Microsoft disposait pourtant d’un avantage :
une base d’utilisateurs fidèle à Windows. Mais ces utilisateurs, lorsqu’ils ont décidé d’abandonner le clavier physique, ne sont pas restés chez Microsoft. Ils ont choisi iOS ou Android, attirés par la richesse de l’écosystème.

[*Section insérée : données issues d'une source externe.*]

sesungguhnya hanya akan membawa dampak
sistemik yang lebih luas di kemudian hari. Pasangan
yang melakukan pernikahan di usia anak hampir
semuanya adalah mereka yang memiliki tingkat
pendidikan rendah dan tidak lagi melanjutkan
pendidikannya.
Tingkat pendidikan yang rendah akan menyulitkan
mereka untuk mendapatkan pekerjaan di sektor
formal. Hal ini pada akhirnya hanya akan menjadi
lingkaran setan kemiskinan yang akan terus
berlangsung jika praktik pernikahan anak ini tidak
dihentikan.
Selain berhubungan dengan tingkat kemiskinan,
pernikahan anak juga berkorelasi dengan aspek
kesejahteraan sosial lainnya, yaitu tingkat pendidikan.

En 2013, Microsoft a tenté un pari stratégique majeur en rachetant la division mobile de Nokia pour 7,2 milliards d’euros. L’objectif était clair : maîtriser à la fois le logiciel et le matériel, comme Apple.
Les Lumia ont été salués pour leur qualité de fabrication et leurs performances en photographie. Les ventes ont connu un regain après le lancement des premiers modèles Lumia.
Mais le problème structurel persistait. Les développeurs continuaient de privilégier Android et iOS. HTC, partenaire clé pour Windows Phone 8.1 en 2014, a lui-même décliné rapidement sur le marché, ce qui a indirectement affecté Microsoft.
Malgré la sortie de Windows 10 Mobile et du Lumia 950 XL, la part de marché a continué de s’effondrer.
En 2016 Windows Phone ne représentait plus qu’environ 0,4 % du marché.
En 2017 Microsoft a officiellement annoncé la fin de son implication active dans la production de smartphones.
À première vue, il s’agit d’un échec clair
Mais l’histoire ne s’arrête pas là.
Microsoft a conservé un atout majeur ses brevets. Lors du lancement d’Android, l’entreprise a estimé que certains éléments violaient ses brevets.
Plutôt que d’engager une bataille judiciaire longue et risquée, un accord a été conclu : les fabricants d’appareils Android verseraient à Microsoft une redevance pour chaque smartphone vendu.
Android détient aujourd’hui plus de 80 % du marché mondial et des centaines de millions d’appareils sont vendus chaque année. Avec une redevance estimée entre 5 et 15 dollars par appareil, Microsoft génère des milliards de dollars… sans produire de smartphone.
Microsoft n’a donc pas dominé le marché du mobile. Elle n’a pas su s’adapter assez vite au passage du clavier au tactile, ni construire un écosystème d’applications suffisamment attractif. Mais elle a su transformer son portefeuille de brevets en source de revenus durable.
Son histoire dans le smartphone illustre une réalité plus large dans la technologie, ne pas dominer un marché ne signifie pas forcément échouer financièrement. Microsoft a perdu la bataille des plateformes mobiles, mais elle a trouvé un autre moyen de rester dans la partie.
Et c’est peut-être là sa plus grande réussite.